Let $C$ be a symmetric positive definite matrix such that $0\leq c_{ij} \leq 1$, $c_{ii}=1$, and define $f$ as $$f(x)=\sum_{i}x_{i}\log(\sum_{j}c_{ij}x_{j})$$ for positive vectors $x$ (in fact let's assume that $\sum_i x_i = 1$). From every computational test I have done, this function appears to be convex, but I cannot figure out why. Can anyone offer any advice for going about it? It looks a lot like negative entropy but with a linear term inside the log. Also, the individual summands are not convex, but their sum always appears to be.

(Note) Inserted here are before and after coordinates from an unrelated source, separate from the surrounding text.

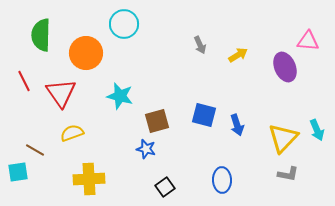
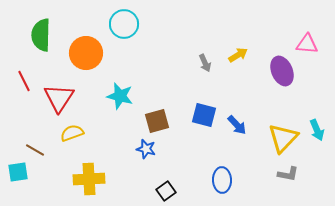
pink triangle: moved 1 px left, 3 px down
gray arrow: moved 5 px right, 18 px down
purple ellipse: moved 3 px left, 4 px down
red triangle: moved 2 px left, 5 px down; rotated 8 degrees clockwise
blue arrow: rotated 25 degrees counterclockwise
black square: moved 1 px right, 4 px down
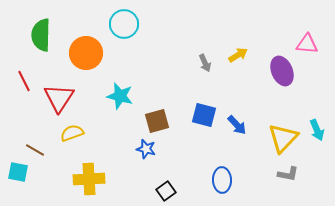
cyan square: rotated 20 degrees clockwise
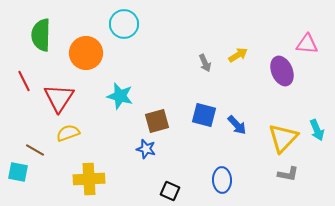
yellow semicircle: moved 4 px left
black square: moved 4 px right; rotated 30 degrees counterclockwise
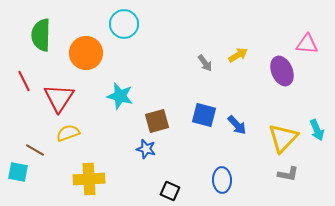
gray arrow: rotated 12 degrees counterclockwise
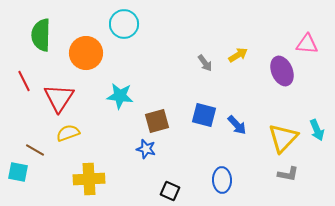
cyan star: rotated 8 degrees counterclockwise
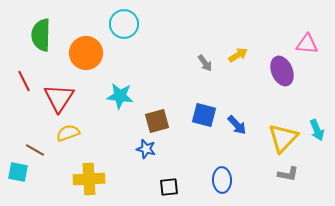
black square: moved 1 px left, 4 px up; rotated 30 degrees counterclockwise
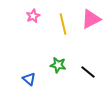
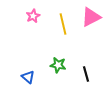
pink triangle: moved 2 px up
black line: moved 2 px left, 2 px down; rotated 35 degrees clockwise
blue triangle: moved 1 px left, 2 px up
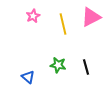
black line: moved 7 px up
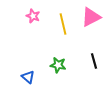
pink star: rotated 24 degrees counterclockwise
black line: moved 8 px right, 6 px up
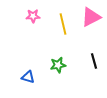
pink star: rotated 24 degrees counterclockwise
green star: rotated 21 degrees counterclockwise
blue triangle: rotated 24 degrees counterclockwise
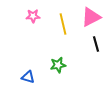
black line: moved 2 px right, 17 px up
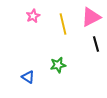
pink star: rotated 24 degrees counterclockwise
blue triangle: rotated 16 degrees clockwise
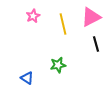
blue triangle: moved 1 px left, 1 px down
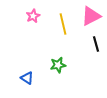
pink triangle: moved 1 px up
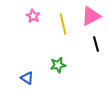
pink star: rotated 16 degrees counterclockwise
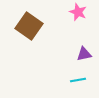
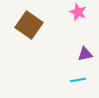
brown square: moved 1 px up
purple triangle: moved 1 px right
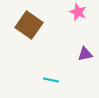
cyan line: moved 27 px left; rotated 21 degrees clockwise
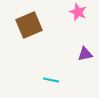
brown square: rotated 32 degrees clockwise
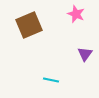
pink star: moved 2 px left, 2 px down
purple triangle: rotated 42 degrees counterclockwise
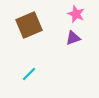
purple triangle: moved 12 px left, 16 px up; rotated 35 degrees clockwise
cyan line: moved 22 px left, 6 px up; rotated 56 degrees counterclockwise
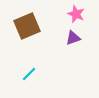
brown square: moved 2 px left, 1 px down
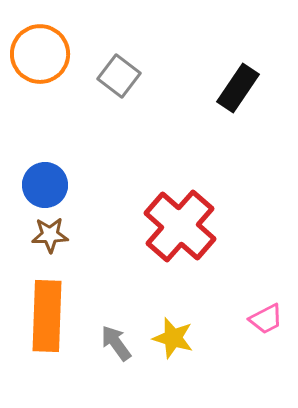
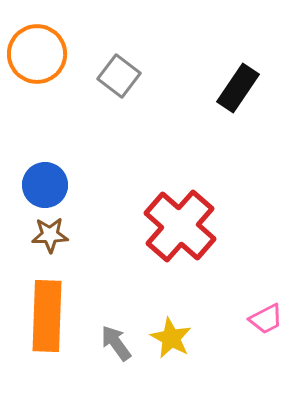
orange circle: moved 3 px left
yellow star: moved 2 px left; rotated 12 degrees clockwise
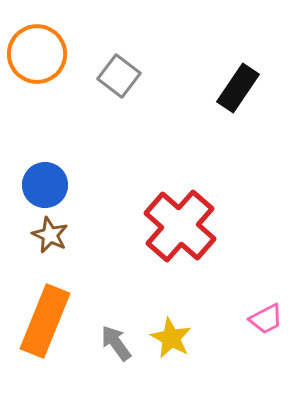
brown star: rotated 27 degrees clockwise
orange rectangle: moved 2 px left, 5 px down; rotated 20 degrees clockwise
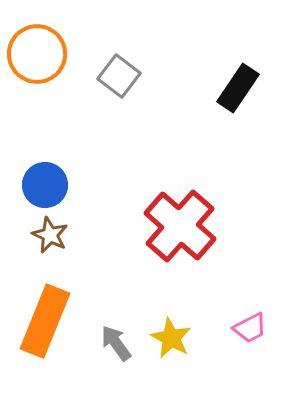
pink trapezoid: moved 16 px left, 9 px down
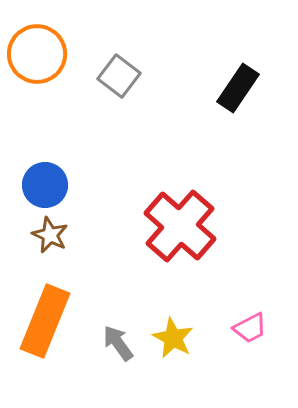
yellow star: moved 2 px right
gray arrow: moved 2 px right
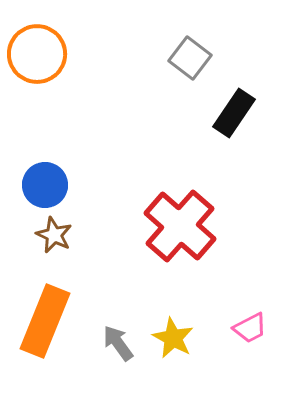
gray square: moved 71 px right, 18 px up
black rectangle: moved 4 px left, 25 px down
brown star: moved 4 px right
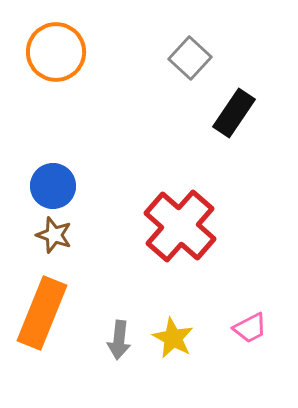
orange circle: moved 19 px right, 2 px up
gray square: rotated 6 degrees clockwise
blue circle: moved 8 px right, 1 px down
brown star: rotated 6 degrees counterclockwise
orange rectangle: moved 3 px left, 8 px up
gray arrow: moved 1 px right, 3 px up; rotated 138 degrees counterclockwise
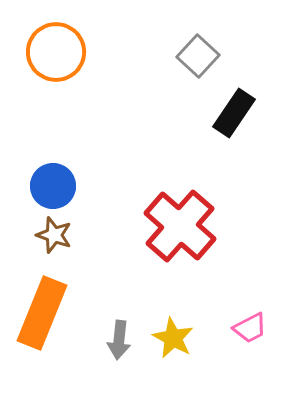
gray square: moved 8 px right, 2 px up
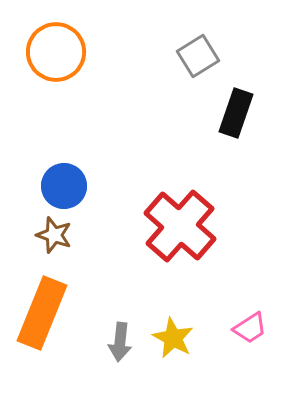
gray square: rotated 15 degrees clockwise
black rectangle: moved 2 px right; rotated 15 degrees counterclockwise
blue circle: moved 11 px right
pink trapezoid: rotated 6 degrees counterclockwise
gray arrow: moved 1 px right, 2 px down
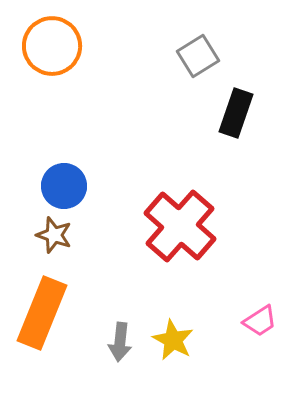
orange circle: moved 4 px left, 6 px up
pink trapezoid: moved 10 px right, 7 px up
yellow star: moved 2 px down
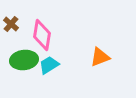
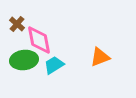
brown cross: moved 6 px right
pink diamond: moved 3 px left, 5 px down; rotated 20 degrees counterclockwise
cyan trapezoid: moved 5 px right
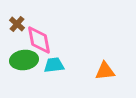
orange triangle: moved 5 px right, 14 px down; rotated 15 degrees clockwise
cyan trapezoid: rotated 25 degrees clockwise
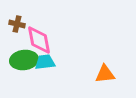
brown cross: rotated 28 degrees counterclockwise
cyan trapezoid: moved 9 px left, 3 px up
orange triangle: moved 3 px down
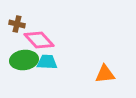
pink diamond: rotated 32 degrees counterclockwise
cyan trapezoid: moved 2 px right; rotated 10 degrees clockwise
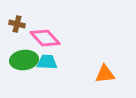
pink diamond: moved 6 px right, 2 px up
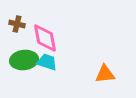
pink diamond: rotated 32 degrees clockwise
cyan trapezoid: rotated 15 degrees clockwise
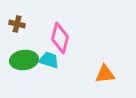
pink diamond: moved 15 px right; rotated 24 degrees clockwise
cyan trapezoid: moved 2 px right, 2 px up
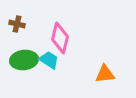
cyan trapezoid: rotated 15 degrees clockwise
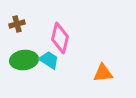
brown cross: rotated 28 degrees counterclockwise
orange triangle: moved 2 px left, 1 px up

Edit: The Hessian is $$h_{ij} = \sum_{k}\frac{c_{ki}c_{kj}x_{k}}{(\boldsymbol{c}_{k}^{\top}\boldsymbol{x})^{2}}-\frac{c_{ij}}{\sum_{k}c_{ik}x_{k}}-\frac{c_{ji}}{\sum_{k}c_{jk}x_{k}}$$
Edit 2: and the quadratic form for $n=2$ is $$\begin{array}{c} -v_{1}{\left(v_{1}{\left(\frac{c_{11}^{2}x_{1}}{{\left(c_{11}x_{1}+c_{12}x_{2}\right)}^{2}}+\frac{c_{21}^{2}x_{2}}{{\left(c_{21}x_{1}+c_{22}x_{2}\right)}^{2}}-\frac{2\,c_{11}}{c_{11}x_{1}+c_{12}x_{2}}\right)}+v_{2}{\left(\frac{c_{11}c_{12}x_{1}}{{\left(c_{11}x_{1}+c_{12}x_{2}\right)}^{2}}+\frac{c_{21}c_{22}x_{2}}{{\left(c_{21}x_{1}+c_{22}x_{2}\right)}^{2}}-\frac{c_{12}}{c_{11}x_{1}+c_{12}x_{2}}-\frac{c_{21}}{c_{21}x_{1}+c_{22}x_{2}}\right)}\right)}\\ -v_{2}{\left(v_{1}{\left(\frac{c_{11}c_{12}x_{1}}{{\left(c_{11}x_{1}+c_{12}x_{2}\right)}^{2}}+\frac{c_{21}c_{22}x_{2}}{{\left(c_{21}x_{1}+c_{22}x_{2}\right)}^{2}}-\frac{c_{12}}{c_{11}x_{1}+c_{12}x_{2}}-\frac{c_{21}}{c_{21}x_{1}+c_{22}x_{2}}\right)}+v_{2}{\left(\frac{c_{12}^{2}x_{1}}{{\left(c_{11}x_{1}+c_{12}x_{2}\right)}^{2}}+\frac{c_{22}^{2}x_{2}}{{\left(c_{21}x_{1}+c_{22}x_{2}\right)}^{2}}-\frac{2\,c_{22}}{c_{21}x_{1}+c_{22}x_{2}}\right)}\right)} \end{array}$$
Edit 3: And per Geoffrey Irving's suggestion, if I set $y=Cx$, then the hessian is $h_{ij} = \frac{b_{ij}}{y_{i}}+\frac{b_{ji}}{y_{j}}$ for off-diagonals and $h_{ii} = \frac{2\,b_{ii}}{y_{i}}-\frac{\sum_{k}b_{ik}y_{k}}{y_{i}^{2}}$, where $b_{ij}$ is an entry of $C^{-1}$.